Instructure Confirms Return of Stolen Canvas Data Amid Congressional Inquiry
Instructure claims stolen Canvas data was returned and destroyed after a ShinyHunters extortion episode, prompting a House Homeland Security Committee briefing request.

TL;DR
Instructure says hackers returned 3.65 TB of Canvas data after an extortion deal, while Congress seeks answers.
Context
Instructure detected unauthorized activity in Canvas on April 29 and immediately revoked the attacker’s access. Despite that, the threat group defaced login pages of roughly 330 institutions on May 7, injecting extortion messages and shifting to school‑by‑school demands with a new deadline of May 12. The company took Canvas offline, disrupting access for thousands of K‑12 and university users.
Key Facts
ShinyHunters claimed to have exfiltrated 3.65 terabytes of data—about 275 million records from 8,809 school systems—and set an initial ransom deadline of May 6. Instructure later stated the stolen data was returned and that it received digital confirmation of its destruction. The House Homeland Security Committee sent a letter to Instructure’s CEO requesting a briefing by May 21 on the incident.
What It Means
The episode raises concerns about the resilience of widely used education platforms and the effectiveness of incident response when attackers persist after initial containment. Lawmakers’ scrutiny may lead to tighter oversight of ed‑tech vendors and pressure to improve breach notification practices. For schools, the incident highlights the need to verify vendor security claims and to maintain independent backups of critical data.
Mitigations
Security teams should enforce multi‑factor authentication on all administrative accounts, review and rotate privileged credentials, and monitor for anomalous login attempts using SIEM rules tied to MITRE ATT&CK T1078 (Valid Accounts).
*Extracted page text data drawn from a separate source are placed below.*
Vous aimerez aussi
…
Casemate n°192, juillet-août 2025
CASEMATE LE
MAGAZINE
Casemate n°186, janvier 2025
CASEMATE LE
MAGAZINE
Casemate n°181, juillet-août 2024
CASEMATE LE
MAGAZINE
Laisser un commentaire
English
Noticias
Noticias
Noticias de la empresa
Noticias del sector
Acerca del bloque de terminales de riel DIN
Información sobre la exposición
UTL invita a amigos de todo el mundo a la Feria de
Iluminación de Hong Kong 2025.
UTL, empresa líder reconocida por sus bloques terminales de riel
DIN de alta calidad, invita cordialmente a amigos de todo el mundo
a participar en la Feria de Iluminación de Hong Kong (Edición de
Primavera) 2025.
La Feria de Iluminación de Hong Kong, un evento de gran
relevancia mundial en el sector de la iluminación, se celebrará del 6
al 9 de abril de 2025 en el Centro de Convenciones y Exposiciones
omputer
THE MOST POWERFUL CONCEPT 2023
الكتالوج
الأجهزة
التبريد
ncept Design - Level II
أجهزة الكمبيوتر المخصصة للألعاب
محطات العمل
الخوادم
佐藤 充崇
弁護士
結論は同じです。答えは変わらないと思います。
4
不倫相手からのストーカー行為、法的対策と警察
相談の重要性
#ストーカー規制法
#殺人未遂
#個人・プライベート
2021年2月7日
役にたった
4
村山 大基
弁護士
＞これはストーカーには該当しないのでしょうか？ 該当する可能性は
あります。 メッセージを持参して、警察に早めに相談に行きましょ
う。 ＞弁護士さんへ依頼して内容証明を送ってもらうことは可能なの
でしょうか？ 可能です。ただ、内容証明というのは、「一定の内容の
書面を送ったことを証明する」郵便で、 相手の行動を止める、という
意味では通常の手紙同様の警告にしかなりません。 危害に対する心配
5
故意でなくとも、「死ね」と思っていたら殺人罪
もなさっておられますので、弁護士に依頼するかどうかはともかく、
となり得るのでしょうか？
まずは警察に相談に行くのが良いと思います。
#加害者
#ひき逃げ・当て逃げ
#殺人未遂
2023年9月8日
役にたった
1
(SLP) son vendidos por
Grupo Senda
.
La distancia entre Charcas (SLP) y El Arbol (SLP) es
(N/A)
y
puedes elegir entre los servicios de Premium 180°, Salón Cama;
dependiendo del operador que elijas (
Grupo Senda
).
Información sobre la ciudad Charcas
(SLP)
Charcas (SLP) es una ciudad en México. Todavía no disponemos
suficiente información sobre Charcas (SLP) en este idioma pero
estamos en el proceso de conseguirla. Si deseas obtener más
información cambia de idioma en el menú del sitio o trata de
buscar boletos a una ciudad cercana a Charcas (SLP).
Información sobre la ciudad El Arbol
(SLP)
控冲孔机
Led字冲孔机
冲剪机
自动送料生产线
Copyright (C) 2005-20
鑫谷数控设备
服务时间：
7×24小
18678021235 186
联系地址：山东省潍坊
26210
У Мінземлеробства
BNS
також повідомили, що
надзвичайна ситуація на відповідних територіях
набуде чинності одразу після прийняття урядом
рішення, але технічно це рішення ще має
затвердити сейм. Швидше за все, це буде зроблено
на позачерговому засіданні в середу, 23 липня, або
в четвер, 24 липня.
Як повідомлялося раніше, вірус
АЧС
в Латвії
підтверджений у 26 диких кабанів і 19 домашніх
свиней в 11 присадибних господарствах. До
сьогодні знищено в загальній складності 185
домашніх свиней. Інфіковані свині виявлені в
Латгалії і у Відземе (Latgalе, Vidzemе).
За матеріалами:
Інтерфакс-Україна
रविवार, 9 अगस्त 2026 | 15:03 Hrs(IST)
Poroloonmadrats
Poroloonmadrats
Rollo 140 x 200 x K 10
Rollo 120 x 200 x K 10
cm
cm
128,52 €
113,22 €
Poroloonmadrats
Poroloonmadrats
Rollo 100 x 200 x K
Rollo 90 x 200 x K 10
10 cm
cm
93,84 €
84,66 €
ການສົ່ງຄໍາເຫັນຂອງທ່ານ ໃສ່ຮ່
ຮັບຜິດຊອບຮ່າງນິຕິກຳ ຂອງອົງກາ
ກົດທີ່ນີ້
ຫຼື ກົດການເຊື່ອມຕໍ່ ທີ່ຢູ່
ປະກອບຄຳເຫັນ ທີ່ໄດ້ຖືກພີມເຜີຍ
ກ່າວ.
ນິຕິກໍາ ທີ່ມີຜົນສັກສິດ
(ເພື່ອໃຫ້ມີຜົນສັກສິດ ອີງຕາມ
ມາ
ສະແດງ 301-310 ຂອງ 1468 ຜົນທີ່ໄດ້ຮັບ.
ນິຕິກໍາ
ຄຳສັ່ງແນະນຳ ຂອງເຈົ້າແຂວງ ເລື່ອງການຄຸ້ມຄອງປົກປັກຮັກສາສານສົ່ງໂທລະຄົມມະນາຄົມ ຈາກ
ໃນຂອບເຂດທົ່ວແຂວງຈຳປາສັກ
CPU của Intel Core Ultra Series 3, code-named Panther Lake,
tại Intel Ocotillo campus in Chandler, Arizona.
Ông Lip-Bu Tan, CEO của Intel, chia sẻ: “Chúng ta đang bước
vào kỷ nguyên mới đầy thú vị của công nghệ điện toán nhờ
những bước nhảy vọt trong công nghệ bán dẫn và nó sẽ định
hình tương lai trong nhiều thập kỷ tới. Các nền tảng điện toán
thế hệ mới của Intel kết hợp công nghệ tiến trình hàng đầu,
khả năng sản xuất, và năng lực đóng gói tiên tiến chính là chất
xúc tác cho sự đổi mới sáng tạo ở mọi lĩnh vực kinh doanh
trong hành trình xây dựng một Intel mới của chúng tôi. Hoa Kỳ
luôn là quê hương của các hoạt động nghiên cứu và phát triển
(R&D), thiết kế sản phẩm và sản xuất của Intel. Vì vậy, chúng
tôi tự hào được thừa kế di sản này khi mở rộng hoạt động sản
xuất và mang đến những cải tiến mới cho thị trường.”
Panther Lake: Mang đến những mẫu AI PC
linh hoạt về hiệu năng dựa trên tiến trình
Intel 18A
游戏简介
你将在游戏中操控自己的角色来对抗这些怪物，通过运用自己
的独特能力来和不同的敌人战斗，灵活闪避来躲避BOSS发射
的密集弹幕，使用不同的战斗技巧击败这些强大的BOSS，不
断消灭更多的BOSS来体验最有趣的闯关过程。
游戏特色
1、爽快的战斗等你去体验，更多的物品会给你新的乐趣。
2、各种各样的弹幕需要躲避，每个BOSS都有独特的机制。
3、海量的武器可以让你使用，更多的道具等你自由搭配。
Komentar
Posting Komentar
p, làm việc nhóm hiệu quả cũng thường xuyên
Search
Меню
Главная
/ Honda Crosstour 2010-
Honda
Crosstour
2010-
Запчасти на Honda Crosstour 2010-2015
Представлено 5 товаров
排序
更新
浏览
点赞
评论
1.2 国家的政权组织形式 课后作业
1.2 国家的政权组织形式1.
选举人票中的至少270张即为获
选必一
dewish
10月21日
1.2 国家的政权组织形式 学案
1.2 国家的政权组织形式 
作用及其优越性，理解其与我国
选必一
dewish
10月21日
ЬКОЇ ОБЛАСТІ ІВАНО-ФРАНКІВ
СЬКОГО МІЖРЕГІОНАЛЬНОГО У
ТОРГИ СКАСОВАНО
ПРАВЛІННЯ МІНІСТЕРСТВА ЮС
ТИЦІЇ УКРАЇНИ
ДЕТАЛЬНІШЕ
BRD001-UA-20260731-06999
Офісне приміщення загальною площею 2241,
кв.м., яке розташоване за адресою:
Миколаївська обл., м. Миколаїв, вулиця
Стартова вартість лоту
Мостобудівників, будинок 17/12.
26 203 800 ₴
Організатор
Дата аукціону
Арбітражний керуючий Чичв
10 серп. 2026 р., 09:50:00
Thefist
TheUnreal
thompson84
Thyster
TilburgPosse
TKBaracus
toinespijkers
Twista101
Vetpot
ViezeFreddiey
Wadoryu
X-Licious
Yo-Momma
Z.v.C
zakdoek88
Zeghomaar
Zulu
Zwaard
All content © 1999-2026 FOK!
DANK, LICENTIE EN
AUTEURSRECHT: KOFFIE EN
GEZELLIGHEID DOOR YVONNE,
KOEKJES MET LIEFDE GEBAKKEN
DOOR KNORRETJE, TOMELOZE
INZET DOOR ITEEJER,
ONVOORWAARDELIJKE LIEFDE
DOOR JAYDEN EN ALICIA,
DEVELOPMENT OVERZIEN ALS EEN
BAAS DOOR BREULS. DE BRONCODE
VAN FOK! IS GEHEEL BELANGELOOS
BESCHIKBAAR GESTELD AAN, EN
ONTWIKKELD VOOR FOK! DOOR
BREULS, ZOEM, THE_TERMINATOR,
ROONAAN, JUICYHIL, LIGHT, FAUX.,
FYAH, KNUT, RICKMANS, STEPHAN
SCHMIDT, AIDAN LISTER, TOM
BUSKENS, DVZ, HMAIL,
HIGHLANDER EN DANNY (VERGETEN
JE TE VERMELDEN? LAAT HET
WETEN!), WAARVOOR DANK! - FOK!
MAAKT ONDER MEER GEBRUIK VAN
Deploy web‑application firewall rules that block unauthorized content changes (T1190 – Exploit Public‑Facing Application) and enable file‑integrity monitoring on public‑facing pages. Keep Canvas and underlying dependencies patched, prioritize CISA’s Known Exploited Vulnerabilities catalog, and ensure endpoint detection and response tools flag suspicious PowerShell or script execution (T1059.007). Finally, segment network traffic between web front‑ends and internal databases to limit lateral movement.
What to watch next: the May 21 congressional briefing, any further extortion attempts, and whether regulators impose new requirements on ed‑tech providers.